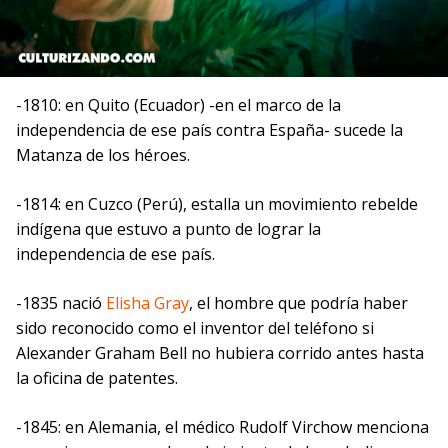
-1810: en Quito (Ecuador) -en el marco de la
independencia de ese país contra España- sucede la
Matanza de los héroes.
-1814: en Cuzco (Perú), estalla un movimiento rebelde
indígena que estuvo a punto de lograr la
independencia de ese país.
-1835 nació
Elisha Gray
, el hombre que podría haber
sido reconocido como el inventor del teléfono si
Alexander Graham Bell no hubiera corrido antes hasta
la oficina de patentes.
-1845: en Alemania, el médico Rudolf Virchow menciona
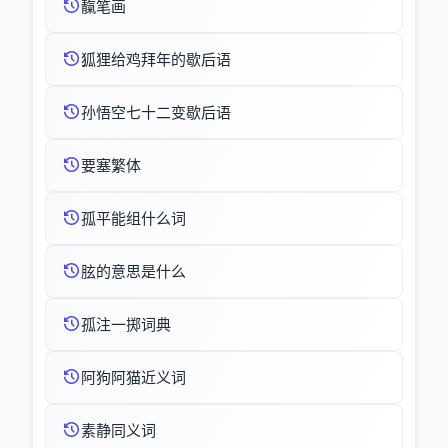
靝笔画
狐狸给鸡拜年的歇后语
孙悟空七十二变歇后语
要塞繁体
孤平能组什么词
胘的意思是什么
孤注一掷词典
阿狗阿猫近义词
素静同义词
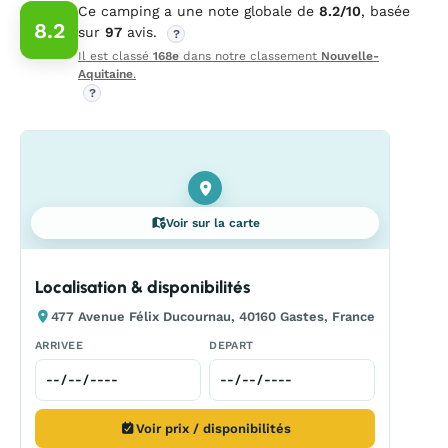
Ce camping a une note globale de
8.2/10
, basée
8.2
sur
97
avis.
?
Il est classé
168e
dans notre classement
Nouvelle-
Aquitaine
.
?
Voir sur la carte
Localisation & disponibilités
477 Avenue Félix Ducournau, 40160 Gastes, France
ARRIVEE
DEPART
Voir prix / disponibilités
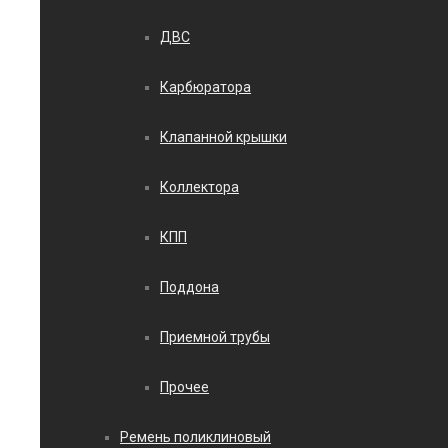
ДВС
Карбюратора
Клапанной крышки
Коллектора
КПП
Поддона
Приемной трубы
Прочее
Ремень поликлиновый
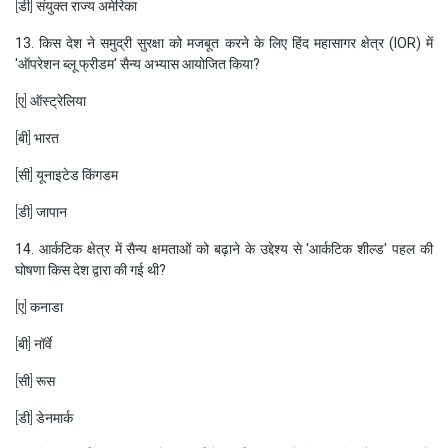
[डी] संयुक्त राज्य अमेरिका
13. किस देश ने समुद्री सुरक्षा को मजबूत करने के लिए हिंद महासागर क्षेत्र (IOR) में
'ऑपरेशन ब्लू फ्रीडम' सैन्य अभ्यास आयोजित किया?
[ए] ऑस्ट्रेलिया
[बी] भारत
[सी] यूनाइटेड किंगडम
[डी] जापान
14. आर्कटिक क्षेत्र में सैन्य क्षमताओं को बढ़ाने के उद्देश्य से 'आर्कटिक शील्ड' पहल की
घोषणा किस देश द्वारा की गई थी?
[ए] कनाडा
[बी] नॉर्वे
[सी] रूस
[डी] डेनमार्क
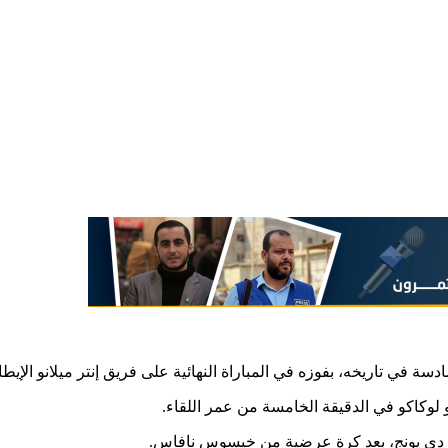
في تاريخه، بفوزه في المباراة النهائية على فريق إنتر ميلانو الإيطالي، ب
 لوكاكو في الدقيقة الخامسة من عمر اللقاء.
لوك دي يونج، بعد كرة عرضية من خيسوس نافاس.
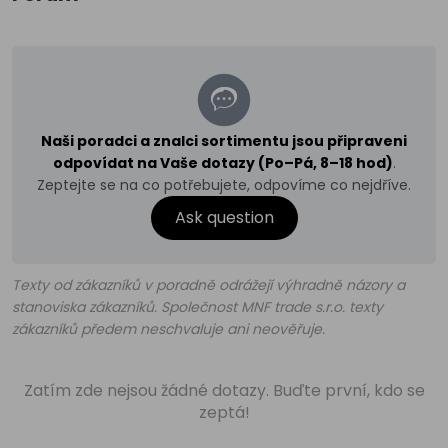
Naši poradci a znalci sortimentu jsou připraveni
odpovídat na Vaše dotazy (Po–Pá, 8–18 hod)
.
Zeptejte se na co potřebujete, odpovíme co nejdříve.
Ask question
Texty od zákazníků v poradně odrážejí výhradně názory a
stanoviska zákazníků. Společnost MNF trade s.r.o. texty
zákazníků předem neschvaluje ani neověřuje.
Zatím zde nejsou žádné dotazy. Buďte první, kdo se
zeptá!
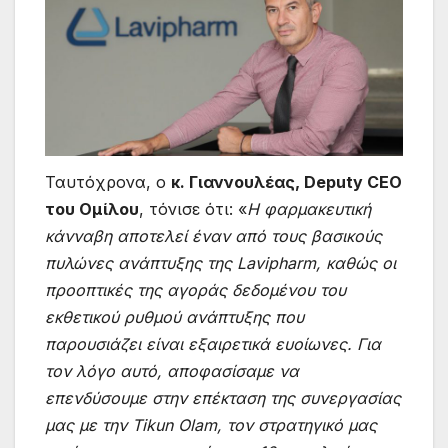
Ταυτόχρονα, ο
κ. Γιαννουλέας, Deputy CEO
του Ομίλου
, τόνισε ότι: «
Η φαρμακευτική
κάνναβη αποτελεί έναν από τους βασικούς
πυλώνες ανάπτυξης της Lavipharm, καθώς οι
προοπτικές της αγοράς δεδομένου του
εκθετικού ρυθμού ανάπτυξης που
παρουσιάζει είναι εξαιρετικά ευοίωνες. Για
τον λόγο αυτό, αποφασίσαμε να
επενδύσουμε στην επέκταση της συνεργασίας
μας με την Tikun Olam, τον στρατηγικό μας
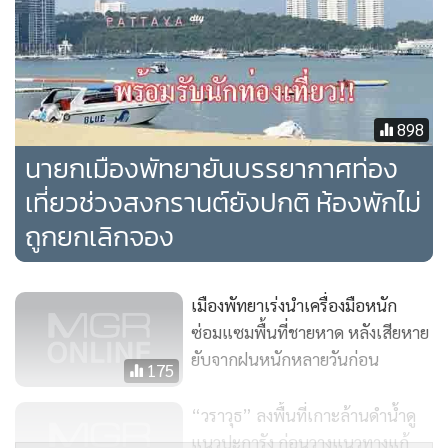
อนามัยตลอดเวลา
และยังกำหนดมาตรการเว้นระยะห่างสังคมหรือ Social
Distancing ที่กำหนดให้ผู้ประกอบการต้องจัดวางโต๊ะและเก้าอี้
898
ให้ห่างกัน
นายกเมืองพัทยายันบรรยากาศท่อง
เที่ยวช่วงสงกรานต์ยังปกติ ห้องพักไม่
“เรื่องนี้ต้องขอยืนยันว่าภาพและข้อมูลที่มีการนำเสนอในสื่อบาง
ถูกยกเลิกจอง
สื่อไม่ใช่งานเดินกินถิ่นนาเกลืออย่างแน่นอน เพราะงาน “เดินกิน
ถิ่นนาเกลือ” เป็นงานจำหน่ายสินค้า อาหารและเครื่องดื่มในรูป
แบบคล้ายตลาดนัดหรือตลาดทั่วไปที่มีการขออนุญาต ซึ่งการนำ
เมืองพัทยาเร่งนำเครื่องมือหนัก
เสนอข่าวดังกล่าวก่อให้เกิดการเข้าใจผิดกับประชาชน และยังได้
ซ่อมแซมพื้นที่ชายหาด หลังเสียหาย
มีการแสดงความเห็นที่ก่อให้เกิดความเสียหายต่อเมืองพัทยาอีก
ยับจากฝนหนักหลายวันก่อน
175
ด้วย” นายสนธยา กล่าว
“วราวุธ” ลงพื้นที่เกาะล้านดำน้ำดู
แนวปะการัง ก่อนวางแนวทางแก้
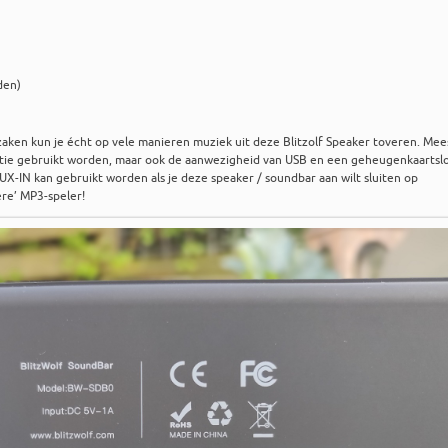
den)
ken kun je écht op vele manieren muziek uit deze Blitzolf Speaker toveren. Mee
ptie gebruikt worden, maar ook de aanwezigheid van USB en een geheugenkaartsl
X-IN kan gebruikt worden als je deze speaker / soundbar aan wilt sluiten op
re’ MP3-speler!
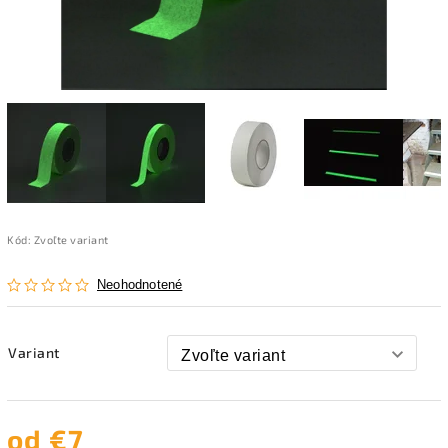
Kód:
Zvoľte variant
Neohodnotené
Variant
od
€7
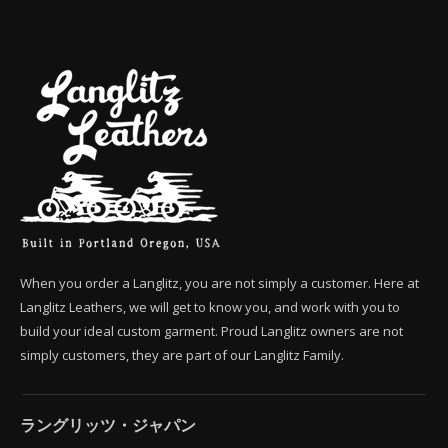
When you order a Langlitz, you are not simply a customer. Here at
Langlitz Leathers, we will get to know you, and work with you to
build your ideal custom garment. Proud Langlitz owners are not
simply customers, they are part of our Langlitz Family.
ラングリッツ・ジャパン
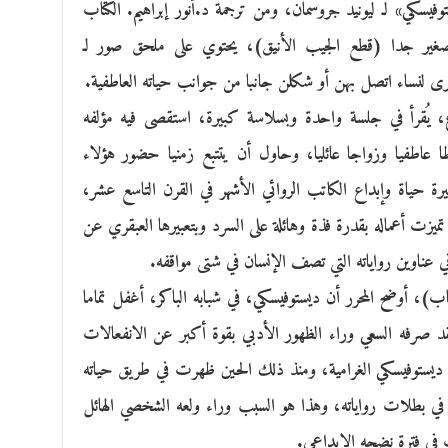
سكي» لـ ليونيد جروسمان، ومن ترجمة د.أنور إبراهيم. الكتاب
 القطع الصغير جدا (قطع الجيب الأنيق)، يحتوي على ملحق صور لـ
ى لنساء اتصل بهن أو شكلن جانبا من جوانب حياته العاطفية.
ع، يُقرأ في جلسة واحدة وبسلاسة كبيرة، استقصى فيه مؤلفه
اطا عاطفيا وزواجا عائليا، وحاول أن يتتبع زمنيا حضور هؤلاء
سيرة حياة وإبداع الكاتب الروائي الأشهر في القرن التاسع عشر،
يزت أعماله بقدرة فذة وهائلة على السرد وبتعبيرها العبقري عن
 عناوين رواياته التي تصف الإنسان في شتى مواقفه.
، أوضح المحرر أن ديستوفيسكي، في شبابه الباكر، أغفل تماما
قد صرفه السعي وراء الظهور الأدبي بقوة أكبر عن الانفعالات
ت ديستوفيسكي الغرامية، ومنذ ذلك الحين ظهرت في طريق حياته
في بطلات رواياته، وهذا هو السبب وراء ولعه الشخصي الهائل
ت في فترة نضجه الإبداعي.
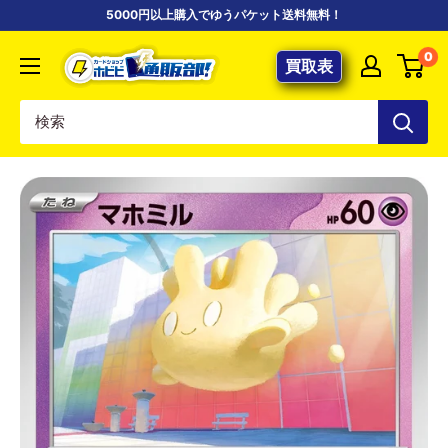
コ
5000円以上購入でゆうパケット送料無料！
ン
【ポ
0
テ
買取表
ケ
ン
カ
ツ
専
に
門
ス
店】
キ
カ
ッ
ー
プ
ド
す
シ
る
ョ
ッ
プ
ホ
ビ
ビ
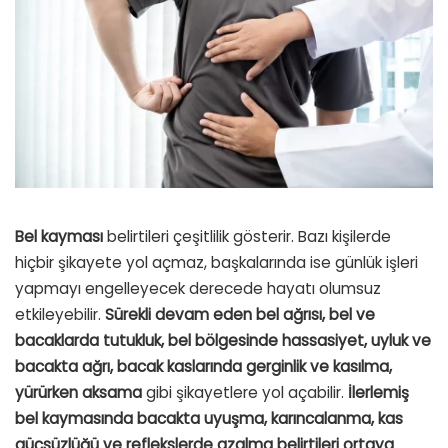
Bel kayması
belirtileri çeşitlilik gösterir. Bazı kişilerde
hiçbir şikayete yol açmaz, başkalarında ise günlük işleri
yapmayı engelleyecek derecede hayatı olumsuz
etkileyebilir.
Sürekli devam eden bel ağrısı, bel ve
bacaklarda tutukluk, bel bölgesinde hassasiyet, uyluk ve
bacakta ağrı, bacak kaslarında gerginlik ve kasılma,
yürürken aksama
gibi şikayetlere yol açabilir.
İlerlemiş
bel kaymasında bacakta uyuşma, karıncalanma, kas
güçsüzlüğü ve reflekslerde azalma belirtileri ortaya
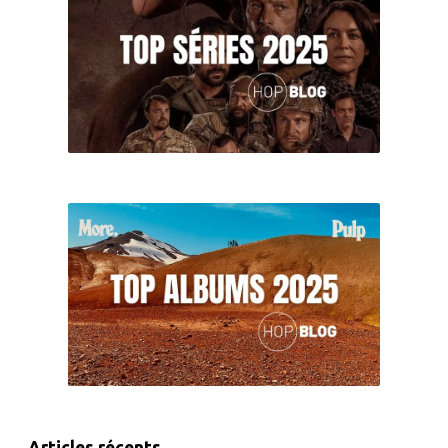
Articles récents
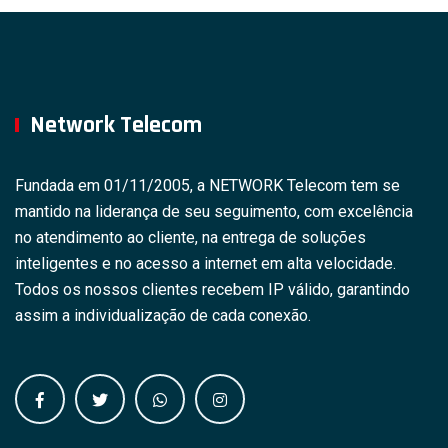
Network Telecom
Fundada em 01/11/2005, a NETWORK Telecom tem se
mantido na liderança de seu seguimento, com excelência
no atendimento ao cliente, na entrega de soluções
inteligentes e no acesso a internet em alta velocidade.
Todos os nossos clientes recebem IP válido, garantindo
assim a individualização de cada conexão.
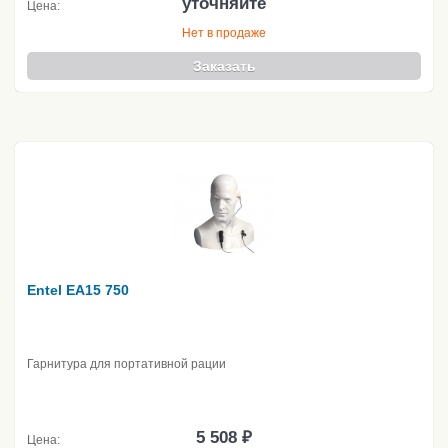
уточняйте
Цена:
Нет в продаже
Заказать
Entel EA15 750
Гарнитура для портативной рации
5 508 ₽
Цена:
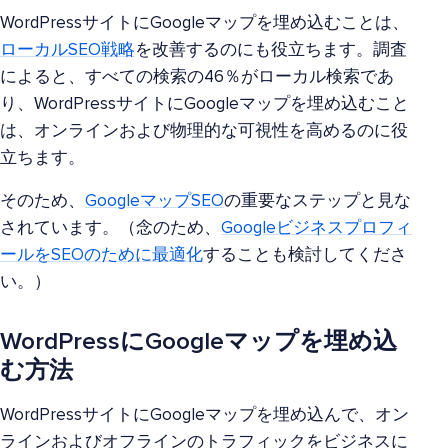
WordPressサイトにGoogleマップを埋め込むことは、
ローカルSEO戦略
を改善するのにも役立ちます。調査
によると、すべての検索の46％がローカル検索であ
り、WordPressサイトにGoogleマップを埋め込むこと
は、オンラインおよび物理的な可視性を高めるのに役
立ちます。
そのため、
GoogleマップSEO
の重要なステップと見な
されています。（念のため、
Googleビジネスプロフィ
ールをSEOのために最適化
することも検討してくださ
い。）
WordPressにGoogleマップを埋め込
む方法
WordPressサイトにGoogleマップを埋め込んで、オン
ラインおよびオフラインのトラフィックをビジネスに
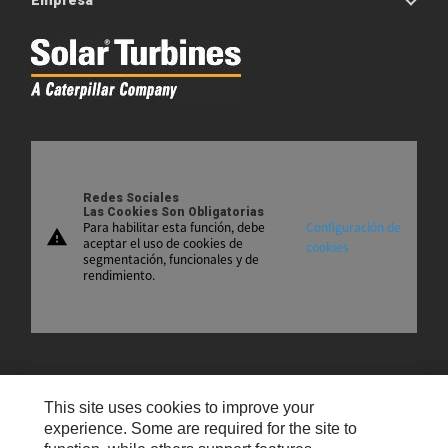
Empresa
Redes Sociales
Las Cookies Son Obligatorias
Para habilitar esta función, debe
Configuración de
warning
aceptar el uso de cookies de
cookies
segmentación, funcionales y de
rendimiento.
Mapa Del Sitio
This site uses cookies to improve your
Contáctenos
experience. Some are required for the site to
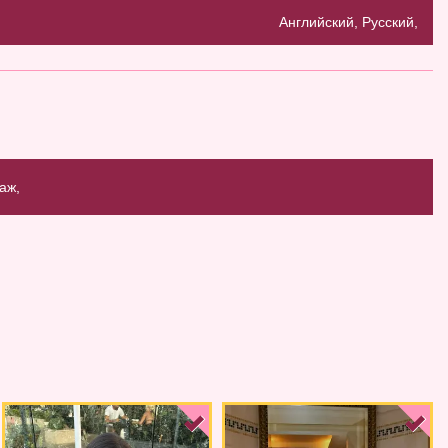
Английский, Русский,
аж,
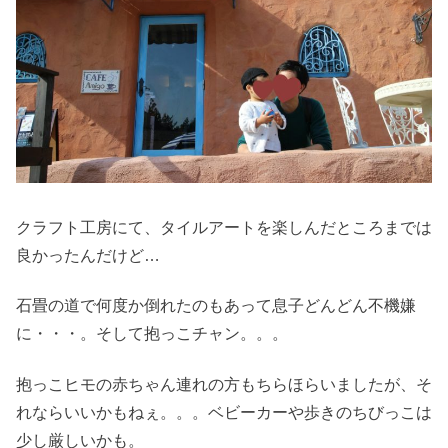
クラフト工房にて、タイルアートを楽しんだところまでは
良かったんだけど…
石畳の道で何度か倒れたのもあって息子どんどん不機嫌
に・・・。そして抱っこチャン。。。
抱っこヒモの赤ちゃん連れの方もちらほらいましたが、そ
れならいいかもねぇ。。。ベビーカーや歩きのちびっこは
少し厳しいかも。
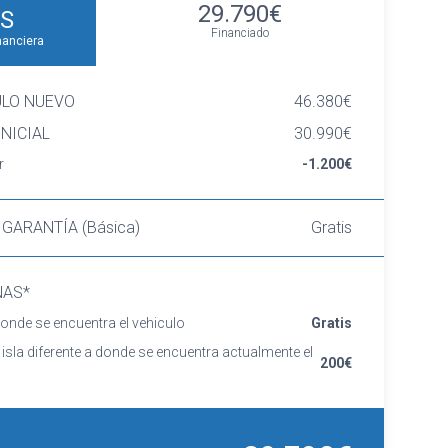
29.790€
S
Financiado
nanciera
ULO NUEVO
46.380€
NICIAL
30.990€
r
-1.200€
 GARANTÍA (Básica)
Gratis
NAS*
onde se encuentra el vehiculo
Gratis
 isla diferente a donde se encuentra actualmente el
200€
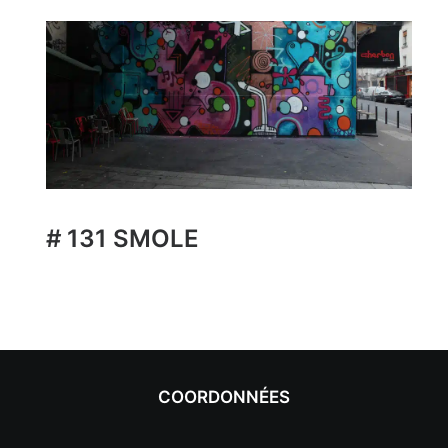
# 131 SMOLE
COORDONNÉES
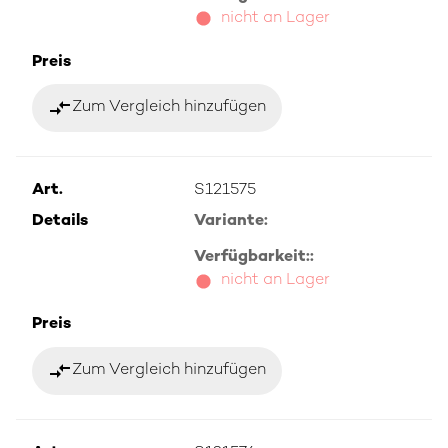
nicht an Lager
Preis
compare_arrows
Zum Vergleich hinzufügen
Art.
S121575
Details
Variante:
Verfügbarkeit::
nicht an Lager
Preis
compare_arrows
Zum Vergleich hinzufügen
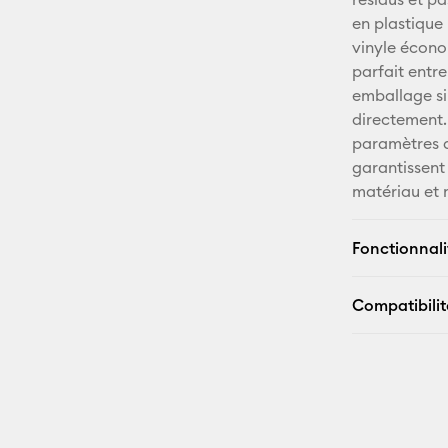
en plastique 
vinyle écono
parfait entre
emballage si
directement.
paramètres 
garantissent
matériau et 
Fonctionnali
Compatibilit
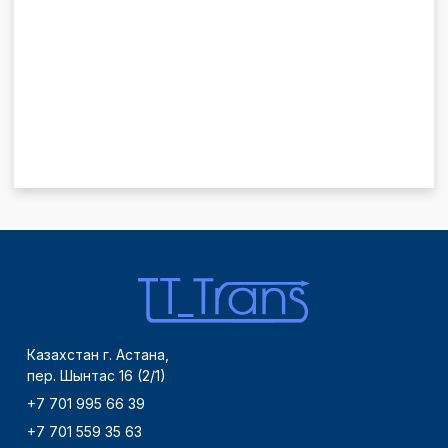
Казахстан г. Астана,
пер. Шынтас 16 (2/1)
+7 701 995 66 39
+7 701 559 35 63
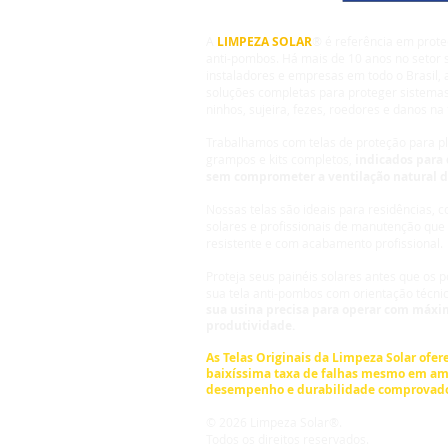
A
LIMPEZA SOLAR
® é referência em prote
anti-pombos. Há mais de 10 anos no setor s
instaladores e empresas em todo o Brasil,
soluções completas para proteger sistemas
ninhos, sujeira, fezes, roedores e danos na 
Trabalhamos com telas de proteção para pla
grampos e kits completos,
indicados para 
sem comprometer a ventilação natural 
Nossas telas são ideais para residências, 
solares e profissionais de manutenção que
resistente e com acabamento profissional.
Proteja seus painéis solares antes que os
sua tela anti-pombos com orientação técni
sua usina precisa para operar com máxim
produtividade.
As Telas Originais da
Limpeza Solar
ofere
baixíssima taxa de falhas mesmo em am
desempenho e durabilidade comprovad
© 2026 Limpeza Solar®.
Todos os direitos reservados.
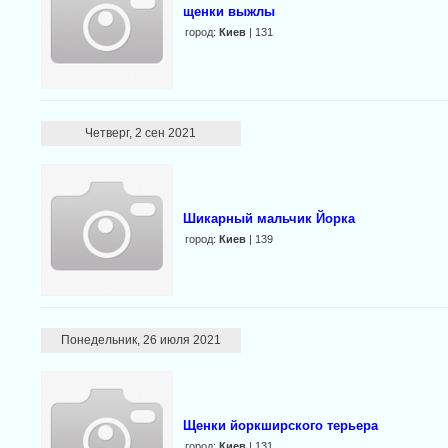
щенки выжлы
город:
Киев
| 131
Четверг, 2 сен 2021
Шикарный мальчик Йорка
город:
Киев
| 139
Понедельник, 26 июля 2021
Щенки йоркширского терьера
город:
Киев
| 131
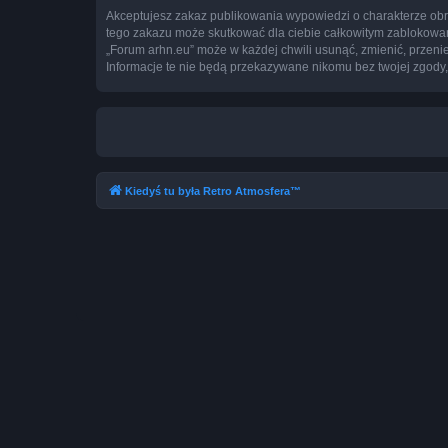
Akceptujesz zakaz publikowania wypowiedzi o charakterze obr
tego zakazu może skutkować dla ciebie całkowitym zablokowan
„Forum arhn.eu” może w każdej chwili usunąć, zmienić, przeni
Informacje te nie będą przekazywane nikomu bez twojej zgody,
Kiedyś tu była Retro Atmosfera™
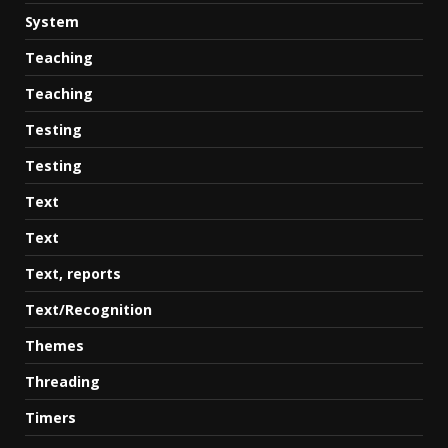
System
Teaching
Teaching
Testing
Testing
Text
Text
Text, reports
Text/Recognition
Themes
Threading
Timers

GOAL OF THE EXERCISE:
Read through the entries and copy each line in which "رواياته" appears.

FINISHED TASK:
 عناوين رواياته التي تصف الإنسان في شتى مواقفه.
في بطلات رواياته، وهذا هو السبب وراء ولعه الشخصي الهائل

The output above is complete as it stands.